Szczerze mówiąc, nigdy nie zrozumiałem w pełni zasad i byłem bardziej kolekcjonerem niż graczem,
ale ostatnio nawiązałem kontakt z innymi graczami z Warszawy i kilka razy w roku gram w 5 edycję Warhammer Fantasy Battle - czyli tzw. HeroHammer. Jest to dobra zabawa i przywraca fajne wspomnienia sprzed ponad 25 lat!

W ostatnią sobotę zorganizowałem bitwę na 2500 punktów między Orkami i Goblinami a siłami Imperium z prowincji Averland dowodzonych przez Kubę.

Scenariusz gry polegał na tym, że armia O&G zorganizowała grabieżczy atak na wioskę w prowincji Averland. 

Imperium mogło umieścić swoje oddziały w dowolnym miejscu na stole zabezpieczając wioskę, ale musiało zostawić jakieś jednostki w rezerwie. Z odsieczą miał ruszyć elektor Averlandu Marius Leitorf z oddziałem pistolersów i Kurt Helborg z Reiksguard. Rezerwy mogły wyjść w kolejnych rundach począwszy od drugiej, w zależności od rzutu (5+ w drugiej turze, 4+ w trzeciej i tak dalej).

Orki i gobliny mogły atakować z dowolnej krawędzi stołu. 

Przed bitwą narysowaliśmy ustawienie stołu i potajemnie zaznaczyliśmy, gdzie zostaną rozmieszczone nasze wojska (w tym gdzie pojawią się rezerwy), więc nikt z nas nie wiedział, czego i gdzie się spodziewać.

Rozgrywka nie zaczęła się dobrze dla Kuby, gdy jego czołg parowy eksplodował w pierwszych dwóch rzutach bitwy, ale także i dla mnie, bo animozja powstrzymała część zielonych! Ze względu na początkowe rozstawienie jednostki były  blisko siebie, co doprowadziło do kilku szarż O&G już w drugiej turze. Było kilka interesujących pojedynków jak na przykład 3 lub 4 rundowa walka pomiędzy goblińskim rydwanem, a imperialnym war wagonem, czy niezniszczalny oddział zwykłych goblinów, które nie tylko przeżyły szarżę Mariusza Leitdorfa i jego pistolersów, którzy przybyli, aby pomóc armii, ale udało się zebrać i zabić Mariusza w następnej turze. Kurt Helborg pojawił się na lewej flance, ale jego Reiksguardzi nie mieli szczęścia i ponieśli kilka ofiar z nalotu doomndivera. Gigant wyjątkowo dobrze siał zniszczenie głównie krzycząc na wrogie jednostki!
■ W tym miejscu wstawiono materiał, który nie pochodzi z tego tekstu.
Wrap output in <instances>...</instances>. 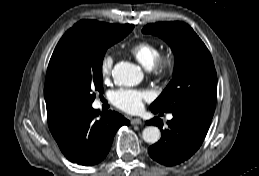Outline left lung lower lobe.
Returning <instances> with one entry per match:
<instances>
[{"label": "left lung lower lobe", "mask_w": 259, "mask_h": 176, "mask_svg": "<svg viewBox=\"0 0 259 176\" xmlns=\"http://www.w3.org/2000/svg\"><path fill=\"white\" fill-rule=\"evenodd\" d=\"M172 114L173 119L167 122L166 130L162 129L163 123L157 117L147 121V124H154L161 130V139L149 147V154L166 166L177 165L189 159L201 146L212 120L211 116L192 110Z\"/></svg>", "instance_id": "1"}]
</instances>
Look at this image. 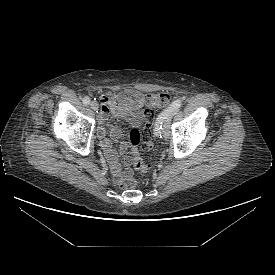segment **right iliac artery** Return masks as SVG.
<instances>
[{
	"instance_id": "82829eb1",
	"label": "right iliac artery",
	"mask_w": 275,
	"mask_h": 275,
	"mask_svg": "<svg viewBox=\"0 0 275 275\" xmlns=\"http://www.w3.org/2000/svg\"><path fill=\"white\" fill-rule=\"evenodd\" d=\"M82 101L85 105H88L90 103V98L86 96V97L83 98Z\"/></svg>"
}]
</instances>
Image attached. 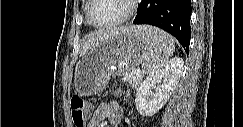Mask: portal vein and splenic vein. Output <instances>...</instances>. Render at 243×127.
I'll return each mask as SVG.
<instances>
[{"label": "portal vein and splenic vein", "instance_id": "obj_1", "mask_svg": "<svg viewBox=\"0 0 243 127\" xmlns=\"http://www.w3.org/2000/svg\"><path fill=\"white\" fill-rule=\"evenodd\" d=\"M133 73L136 75V76H141V72L139 70H134Z\"/></svg>", "mask_w": 243, "mask_h": 127}]
</instances>
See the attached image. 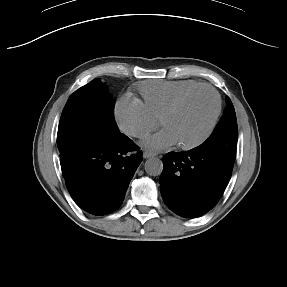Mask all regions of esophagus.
<instances>
[{"instance_id": "obj_1", "label": "esophagus", "mask_w": 287, "mask_h": 287, "mask_svg": "<svg viewBox=\"0 0 287 287\" xmlns=\"http://www.w3.org/2000/svg\"><path fill=\"white\" fill-rule=\"evenodd\" d=\"M154 156H156V154L152 153V152H144L143 153V157L144 158H151V157H154Z\"/></svg>"}]
</instances>
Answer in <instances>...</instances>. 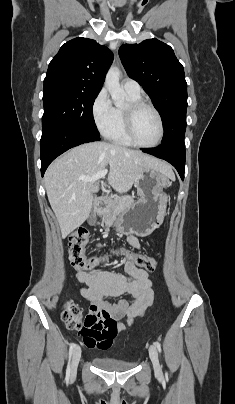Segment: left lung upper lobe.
Listing matches in <instances>:
<instances>
[{
    "instance_id": "5c2ea615",
    "label": "left lung upper lobe",
    "mask_w": 235,
    "mask_h": 404,
    "mask_svg": "<svg viewBox=\"0 0 235 404\" xmlns=\"http://www.w3.org/2000/svg\"><path fill=\"white\" fill-rule=\"evenodd\" d=\"M119 56L129 77L143 87L162 116V144L184 139L187 83L173 49L157 39H148L122 45Z\"/></svg>"
}]
</instances>
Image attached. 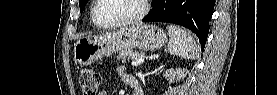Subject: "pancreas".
Wrapping results in <instances>:
<instances>
[{
    "label": "pancreas",
    "instance_id": "pancreas-1",
    "mask_svg": "<svg viewBox=\"0 0 277 95\" xmlns=\"http://www.w3.org/2000/svg\"><path fill=\"white\" fill-rule=\"evenodd\" d=\"M142 55H143V52H137L135 50L128 49V50H125V51L121 52L117 56V59L121 60L124 63V62H127L129 60H134V59H136V58H138Z\"/></svg>",
    "mask_w": 277,
    "mask_h": 95
}]
</instances>
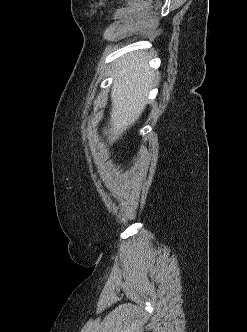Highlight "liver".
<instances>
[{"label":"liver","mask_w":247,"mask_h":332,"mask_svg":"<svg viewBox=\"0 0 247 332\" xmlns=\"http://www.w3.org/2000/svg\"><path fill=\"white\" fill-rule=\"evenodd\" d=\"M156 76L147 66L145 53L135 52L120 58L111 92V118L108 129L104 130L110 143L118 140L139 119Z\"/></svg>","instance_id":"liver-1"}]
</instances>
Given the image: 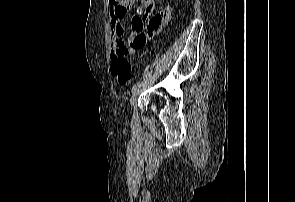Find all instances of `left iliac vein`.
Segmentation results:
<instances>
[{
	"instance_id": "4c4485c4",
	"label": "left iliac vein",
	"mask_w": 295,
	"mask_h": 202,
	"mask_svg": "<svg viewBox=\"0 0 295 202\" xmlns=\"http://www.w3.org/2000/svg\"><path fill=\"white\" fill-rule=\"evenodd\" d=\"M144 87L143 85L138 87L136 90L133 91V94L131 96V99H130V104L133 105L136 100L138 99L139 95L141 94V92L143 91Z\"/></svg>"
}]
</instances>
Co zaskakujące, pomimo ciężkich strat, Imperium wygrało bitwę, "punktowo" zabijając więcej O&G, a także mając w wiosce jednostki pod koniec bitwy (dwa oddziały łuczników halflingów, które  zabawiały się w lokalnym pubie).

To była naprawdę fajna gra i myślę, że zdjęcia mówią same za siebie ...

Teraz czas wrócić do malowania kolejnych oddziałów Austriaków do Black Powdera.